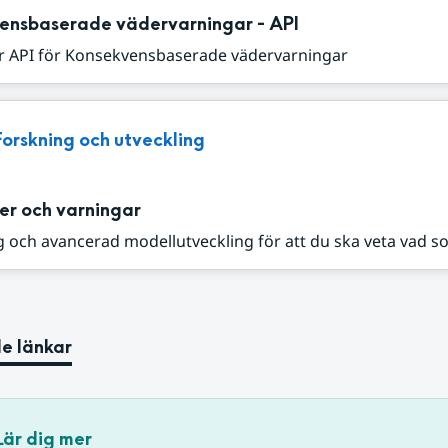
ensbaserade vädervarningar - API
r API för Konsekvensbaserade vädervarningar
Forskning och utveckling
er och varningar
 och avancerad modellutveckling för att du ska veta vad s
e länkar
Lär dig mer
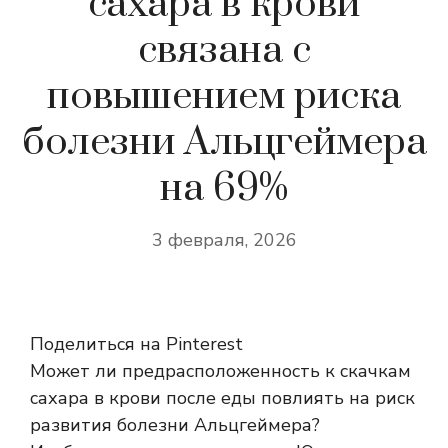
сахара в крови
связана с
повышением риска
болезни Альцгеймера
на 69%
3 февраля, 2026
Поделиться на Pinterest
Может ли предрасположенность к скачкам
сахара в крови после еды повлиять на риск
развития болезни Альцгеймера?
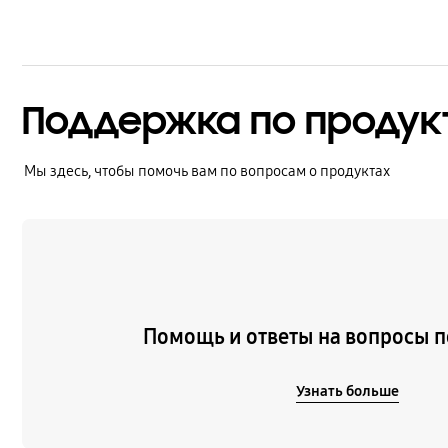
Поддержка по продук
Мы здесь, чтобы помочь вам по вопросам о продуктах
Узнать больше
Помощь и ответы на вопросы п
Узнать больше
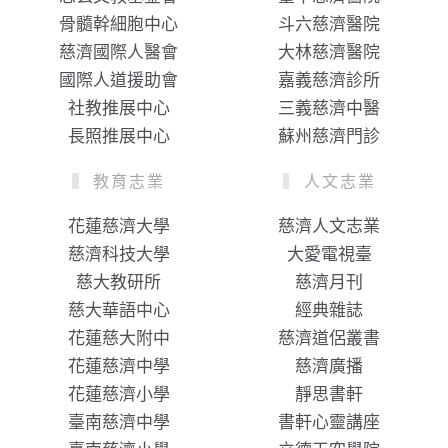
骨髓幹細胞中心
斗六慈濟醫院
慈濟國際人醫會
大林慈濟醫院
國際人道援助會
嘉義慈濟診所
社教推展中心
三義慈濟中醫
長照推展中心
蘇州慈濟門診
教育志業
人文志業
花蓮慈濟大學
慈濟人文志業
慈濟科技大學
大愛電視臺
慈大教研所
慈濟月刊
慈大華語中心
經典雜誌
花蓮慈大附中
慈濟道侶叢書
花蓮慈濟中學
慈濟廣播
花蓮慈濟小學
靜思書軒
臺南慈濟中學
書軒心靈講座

---

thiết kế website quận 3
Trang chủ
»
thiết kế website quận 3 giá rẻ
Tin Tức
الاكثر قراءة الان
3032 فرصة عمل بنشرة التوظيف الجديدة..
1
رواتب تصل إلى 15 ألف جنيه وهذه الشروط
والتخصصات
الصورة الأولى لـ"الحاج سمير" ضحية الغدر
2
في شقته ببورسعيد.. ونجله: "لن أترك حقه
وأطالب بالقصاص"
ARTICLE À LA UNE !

--

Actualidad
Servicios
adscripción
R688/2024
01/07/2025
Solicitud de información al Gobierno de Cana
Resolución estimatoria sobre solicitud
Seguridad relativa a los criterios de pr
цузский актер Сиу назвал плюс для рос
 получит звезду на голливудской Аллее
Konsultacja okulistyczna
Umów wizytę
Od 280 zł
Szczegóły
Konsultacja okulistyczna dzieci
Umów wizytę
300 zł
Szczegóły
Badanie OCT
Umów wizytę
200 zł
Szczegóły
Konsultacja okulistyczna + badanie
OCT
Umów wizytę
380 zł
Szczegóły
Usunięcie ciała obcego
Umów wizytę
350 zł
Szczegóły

Exercise - When you reach the line with "في شقته ببورسعيد.." in the records above, start writing out lines exactly, and stop once the line with "ARTICLE À LA UNE !" has been written; include nothing else.

Result for this task -
في شقته ببورسعيد.. ونجله: "لن أترك حقه
وأطالب بالقصاص"
ARTICLE À LA UNE !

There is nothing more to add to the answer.